Comment est née FRDP ?
La société a été fondée pour soutenir les approvisionnements en fruits et légumes surgelés bio de transformateurs alimentaires, qui avaient à l’époque des difficultés pour trouver ce type d’ingrédients. L’essentiel des agriculteurs et maraîchers bio travaillait en effet principalement pour le marché du frais, surtout de proximité, et on ne trouvait pas en France tous les ingrédients. J’ai tiré parti de mon expérience de l’importation et du négoce de produits surgelés pour monter des filières, en France et à l’étranger, afin de répondre aux besoins de ces transformateurs. FRDP a été un des tous premiers sur ce créneau.
Pour la production et la surgélation, je me suis d’abord tourné vers la Belgique et les Pays-Bas, ainsi que vers l’Espagne – pays qui étaient à ce moment-là plus avancés que la France en matière de cultures à destination de l’Industrie – créant au fur et à mesure de nombreuses filières qui n’existaient pas. Dans chaque pays, nous avons trouvé sur place les meilleurs partenaires spécialisés, fiables, pour surgeler au plus près et au plus vite ces fruits et légumes, ce qui est un gage de qualité.
Aujourd’hui, nous travaillons plus de 40 légumes et 15 fruits, soit plusieurs centaines de références, chaque fruit ou légume étant disponible sous différents formats et/ou tailles de coupe. Au total, cela représente chaque année 18 000 tonnes de légumes, le cœur de notre activité, et 500 tonnes de fruits. 18 000 tonnes de légumes surgelés, c’est équivalent à 30 000 tonnes de légumes frais !
Qu’est-ce qui différencie une entreprise bio comme la vôtre de ses concurrents conventionnels ?

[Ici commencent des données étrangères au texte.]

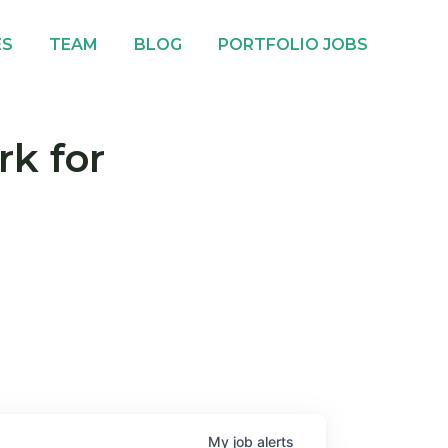
ES
TEAM
BLOG
PORTFOLIO JOBS
rk for
My
job
alerts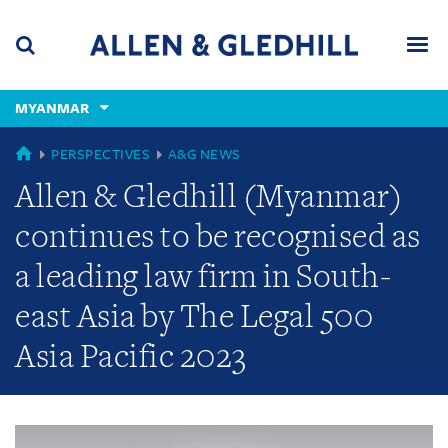
Skip
Skip
Skip
to
to
to
navigation
main
footer
content
(accesskey
MYANMAR
(accesskey
x)
Search
Men
s)
GLOBAL
PERSPECTIVES
A&G NEWS
Allen & Gledhill (Myanmar)
continues to be recognised as
a leading law firm in South-
east Asia by The Legal 500
Asia Pacific 2023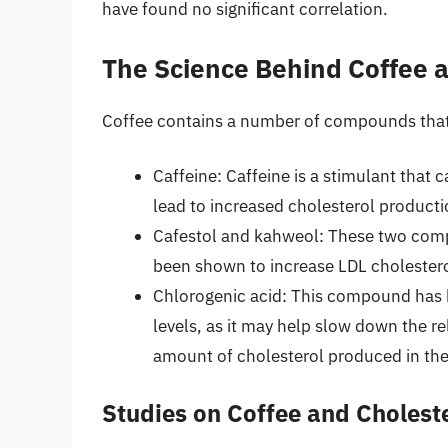
have found no significant correlation.
The Science Behind Coffee 
Coffee contains a number of compounds that m
Caffeine: Caffeine is a stimulant that
lead to increased cholesterol production
Cafestol and kahweol: These two comp
been shown to increase LDL cholestero
Chlorogenic acid: This compound has b
levels, as it may help slow down the r
amount of cholesterol produced in the 
Studies on Coffee and Cholest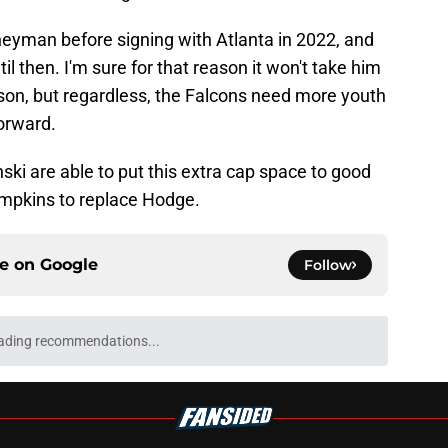
neyman before signing with Atlanta in 2022, and
il then. I'm sure for that reason it won't take him
ason, but regardless, the Falcons need more youth
forward.
ki are able to put this extra cap space to good
ompkins to replace Hodge.
ce on
Google
Follow
ading recommendations...
Please wait while we load personalized content recommendati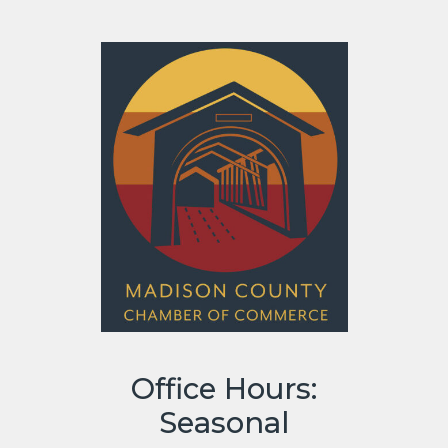
Office Hours:
Seasonal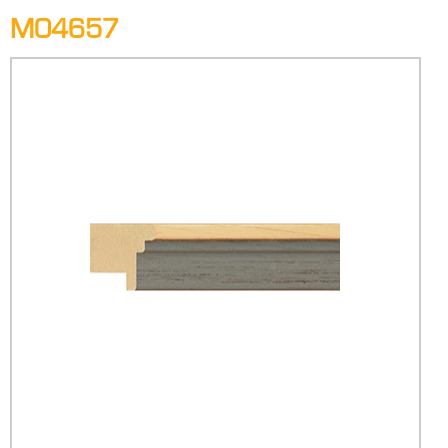
M04657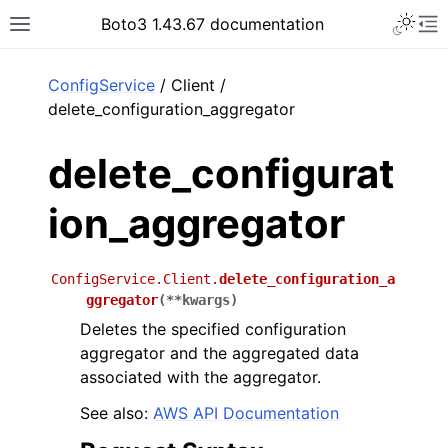
Toggle 
Boto3 1.43.67 documentation
Toggle site navigation sidebar
To
ar
ConfigService
/ Client /
delete_configuration_aggregator
delete_configurat
ion_aggregator
ConfigService.Client.
delete_configuration_a
ggregator
(
**
kwargs
)
Deletes the specified configuration
aggregator and the aggregated data
associated with the aggregator.
See also:
AWS API Documentation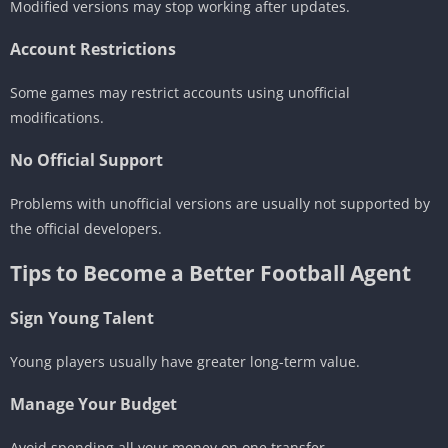
Modified versions may stop working after updates.
Account Restrictions
Some games may restrict accounts using unofficial
modifications.
No Official Support
Problems with unofficial versions are usually not supported by
the official developers.
Tips to Become a Better Football Agent
Sign Young Talent
Young players usually have greater long-term value.
Manage Your Budget
Avoid spending all your money on one transfer.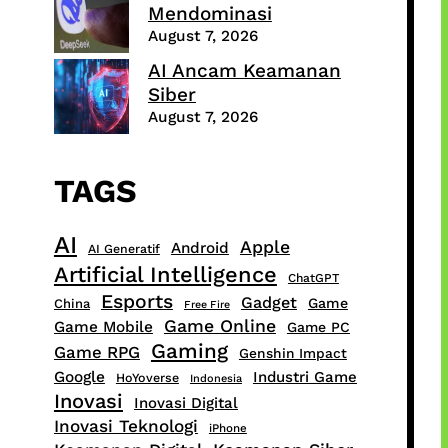
Mendominasi
August 7, 2026
AI Ancam Keamanan
Siber
August 7, 2026
TAGS
AI
Apple
Android
AI Generatif
Artificial Intelligence
ChatGPT
Esports
Gadget
Game
China
Free Fire
Game Online
Game Mobile
Game PC
Gaming
Game RPG
Genshin Impact
Google
Industri Game
HoYoverse
Indonesia
Inovasi
Inovasi Digital
Inovasi Teknologi
iPhone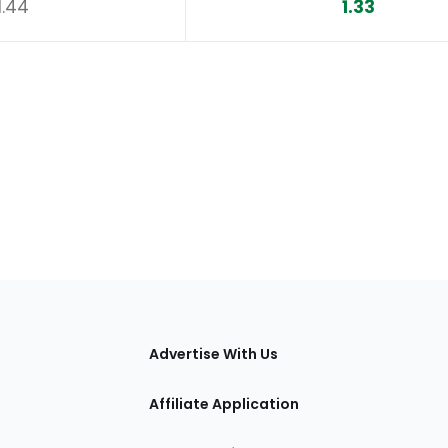
1.44
1.33
tions
Advertise With Us
Affiliate Application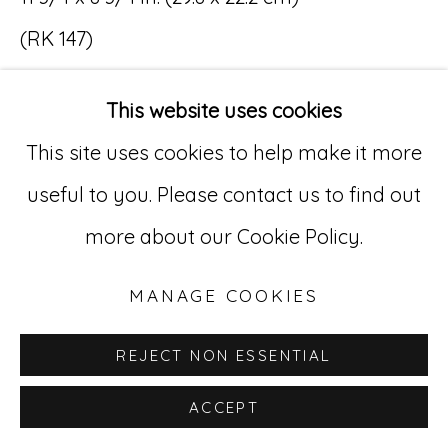
(RK 147)
Go
•••
529 West 20th Street, 3rd Floor
This website uses cookies
Renaldo Kuhler (1931 – 2013)
New York, NY 10011
This site uses cookies to help make it more
Renaldo Kuhler was born in New Jersey
212-627-4819
useful to you. Please contact us to find out
and raised near New York City. In 1948, when
more about our Cookie Policy.
Kuhler was 16, his father (a German-born
industrial designer) retired from the
MANAGE COOKIES
railroad business and moved the family to
REJECT NON ESSENTIAL
a remote cattle ranch in the Rocky
ACCEPT
Mountains of Colorado. Kuhler found the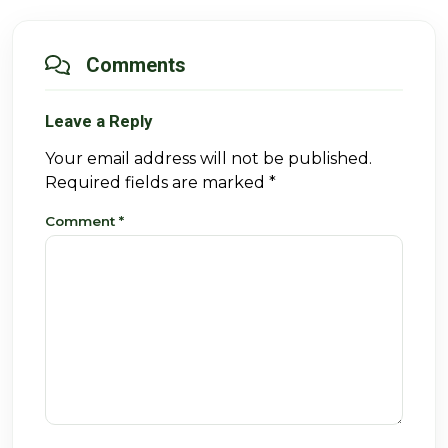
Comments
Leave a Reply
Your email address will not be published.
Required fields are marked
*
Comment
*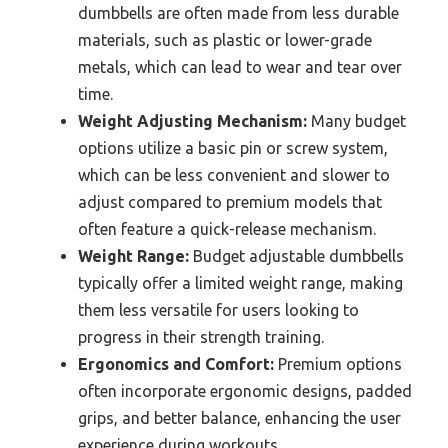
dumbbells are often made from less durable
materials, such as plastic or lower-grade
metals, which can lead to wear and tear over
time.
Weight Adjusting Mechanism:
Many budget
options utilize a basic pin or screw system,
which can be less convenient and slower to
adjust compared to premium models that
often feature a quick-release mechanism.
Weight Range:
Budget adjustable dumbbells
typically offer a limited weight range, making
them less versatile for users looking to
progress in their strength training.
Ergonomics and Comfort:
Premium options
often incorporate ergonomic designs, padded
grips, and better balance, enhancing the user
experience during workouts.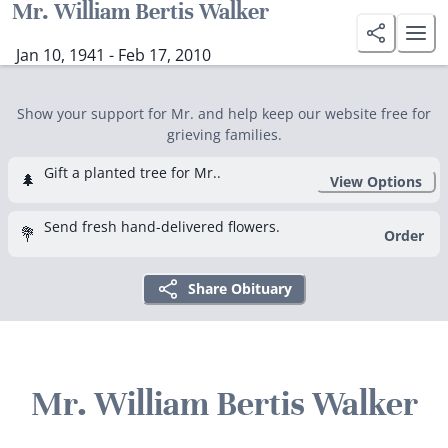
Mr. William Bertis Walker
Jan 10, 1941 - Feb 17, 2010
Show your support for Mr. and help keep our website free for
grieving families.
Gift a planted tree for Mr..
🌲
View Options
Send fresh hand-delivered flowers.
💐
Order
Share Obituary
Mr. William Bertis Walker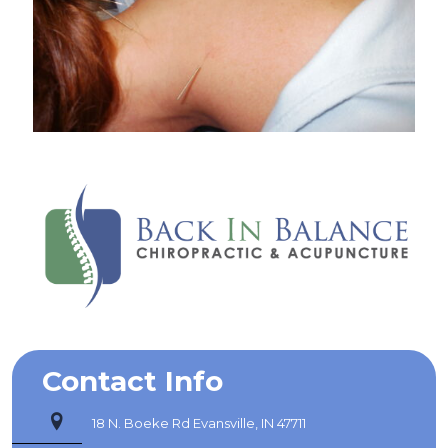
Contact Info
18 N. Boeke Rd Evansville, IN 47711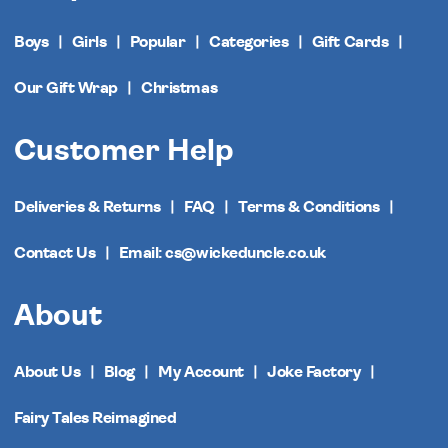
Boys
Girls
Popular
Categories
Gift Cards
Our Gift Wrap
Christmas
Customer Help
Deliveries & Returns
FAQ
Terms & Conditions
Contact Us
Email: cs@wickeduncle.co.uk
About
About Us
Blog
My Account
Joke Factory
Fairy Tales Reimagined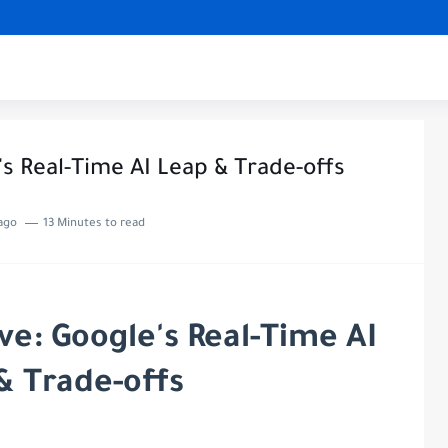
's Real-Time AI Leap & Trade-offs
ago
13 Minutes to read
ive: Google's Real-Time AI
& Trade-offs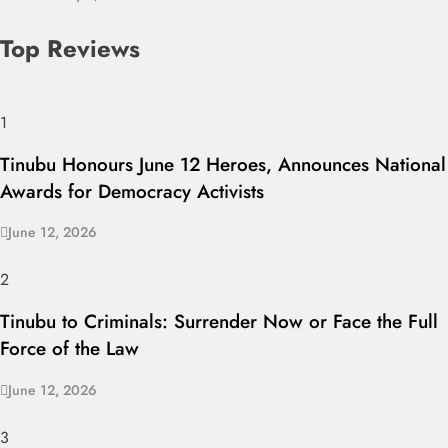
Top Reviews
1
Tinubu Honours June 12 Heroes, Announces National
Awards for Democracy Activists
June 12, 2026
2
Tinubu to Criminals: Surrender Now or Face the Full
Force of the Law
June 12, 2026
3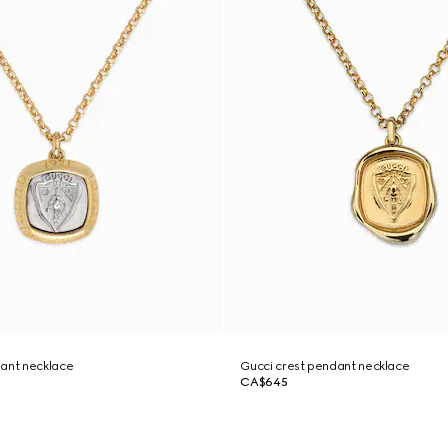
dant necklace
Gucci crest pendant necklace
CA$645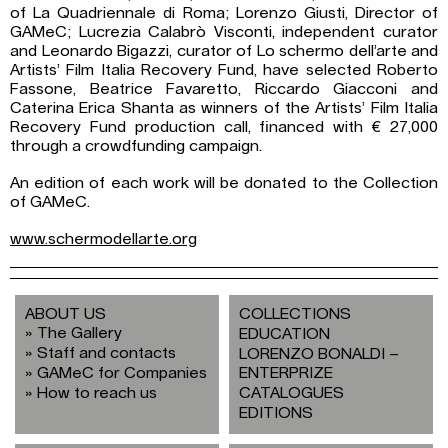
of La Quadriennale di Roma; Lorenzo Giusti, Director of
GAMeC; Lucrezia Calabrò Visconti, independent curator
and Leonardo Bigazzi, curator of Lo schermo dell’arte and
Artists’ Film Italia Recovery Fund, have selected Roberto
Fassone, Beatrice Favaretto, Riccardo Giacconi and
Caterina Erica Shanta as winners of the Artists’ Film Italia
Recovery Fund production call, financed with € 27,000
through a crowdfunding campaign.
An edition of each work will be donated to the Collection
of GAMeC.
www.schermodellarte.org
ABOUT US
COLLECTIONS
The Gallery
EDUCATION
Staff and contacts
LORENZO BONALDI –
GAMeC for Companies
ENTERPRIZE
How to reach us
CATALOGUES
EDITIONS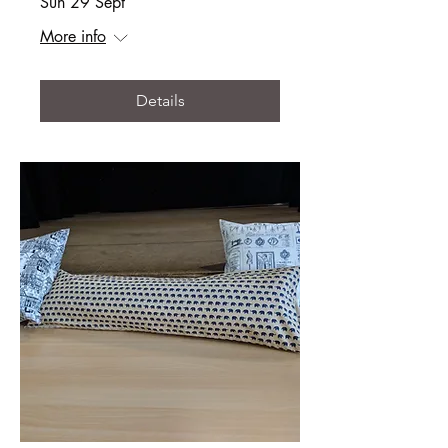
Sun 29 Sept
More info
Details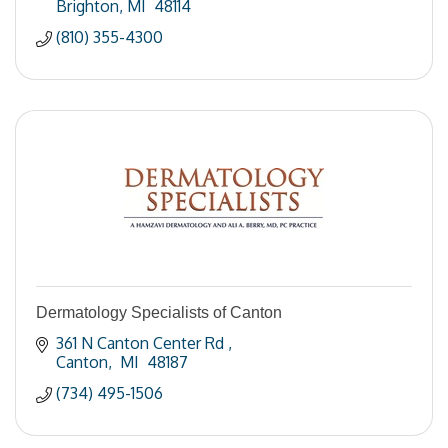
Brighton
MI 
48114
(810) 355-4300
Dermatology Specialists of Canton
361 N Canton Center Rd 
Canton
 MI 
48187
(734) 495-1506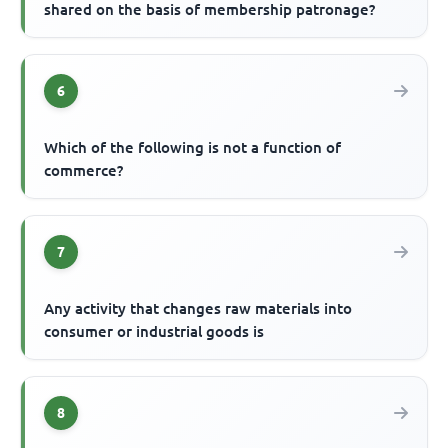
shared on the basis of membership patronage?
6
Which of the following is not a function of
commerce?
7
Any activity that changes raw materials into
consumer or industrial goods is
8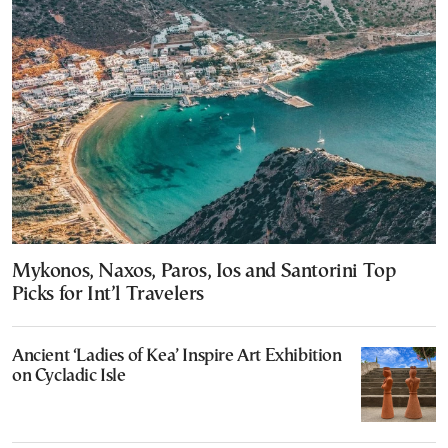
Mykonos, Naxos, Paros, Ios and Santorini Top
Picks for Int’l Travelers
Ancient ‘Ladies of Kea’ Inspire Art Exhibition
on Cycladic Isle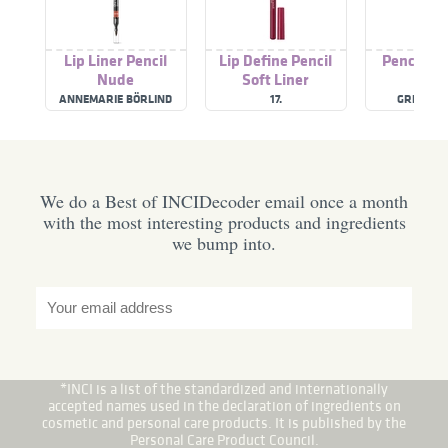
Lip Liner Pencil
Lip Define Pencil
Pencil Ey
Nude
Soft Liner
ANNEMARIE BÖRLIND
17.
GREEN P
We do a Best of INCIDecoder email once a month
with the most interesting products and ingredients
we bump into.
*INCI is a list of the standardized and internationally
accepted names used in the declaration of ingredients on
cosmetic and personal care products. It is published by the
Personal Care Product Council.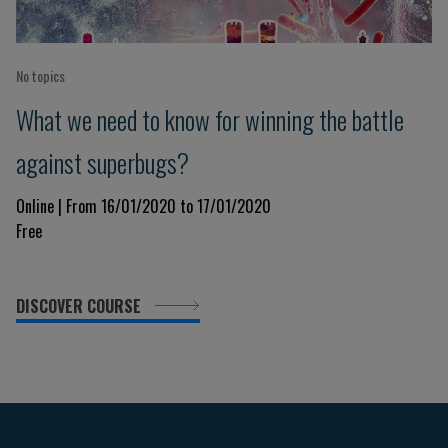
No topics
What we need to know for winning the battle
against superbugs?
Online | From 16/01/2020 to 17/01/2020
Free
DISCOVER COURSE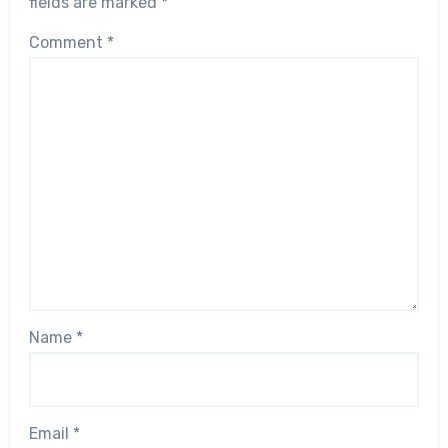
fields are marked
*
Comment
*
Name
*
Email
*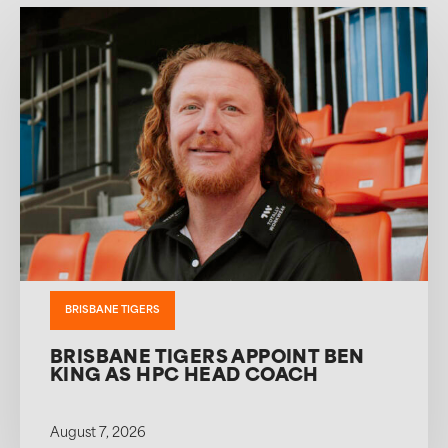
BRISBANE TIGERS
BRISBANE TIGERS APPOINT BEN
KING AS HPC HEAD COACH
August 7, 2026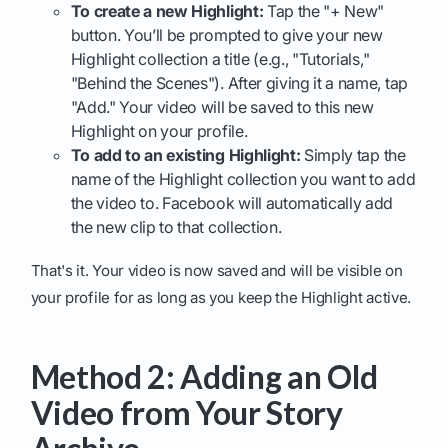
To create a new Highlight:
Tap the "+ New"
button. You’ll be prompted to give your new
Highlight collection a title (e.g., "Tutorials,"
"Behind the Scenes"). After giving it a name, tap
"Add." Your video will be saved to this new
Highlight on your profile.
To add to an existing Highlight:
Simply tap the
name of the Highlight collection you want to add
the video to. Facebook will automatically add
the new clip to that collection.
That's it. Your video is now saved and will be visible on
your profile for as long as you keep the Highlight active.
Method 2: Adding an Old
Video from Your Story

Il existe bien sûr un grand nombre de spécialistes des fruits et légumes surgelés, qui proposent tous aujourd’hui du bio, vu le développement du marché. Ce sont des géants en comparaison de FRDP. Mais la différence entre eux et nous, c’est la même différence qu’il y a entre le bio et la Bio ! Toutes ces grosses entreprises fonctionnent comme elles l’ont toujours fait en conventionnel, en achetant au moins cher, travaillant avec des producteurs parfois intégrés à qui sont imposés telle ou telle production, et qui deviennent très dépendants de ces entreprises, alors qu’ils peuvent être délaissés du jour au lendemain. C’est un système qui a failli, avec pour résultat une agriculture qui ne survit que grâce aux subventions nationales ou communautaires.
Notre vision à nous, c’est de nous appuyer sur des producteurs agricoles et maraîchers qui enrichissent leur savoir-faire et leurs compétences grâce à notre partenariat. Nous leur permettons de gagner réellement leur vie et de rester autonomes. Dans la pratique, avec ces producteurs, avec qui nous sommes en relation directe – certains depuis plus de 20 ans ! – nous établissons des contrats pluriannuels sur le long terme, préfinançons si nécessaire les récoltes, l’achat de semences, aidons à l’acquisition de machines, etc. Il y a une réelle dimension sociale dans nos partenariats.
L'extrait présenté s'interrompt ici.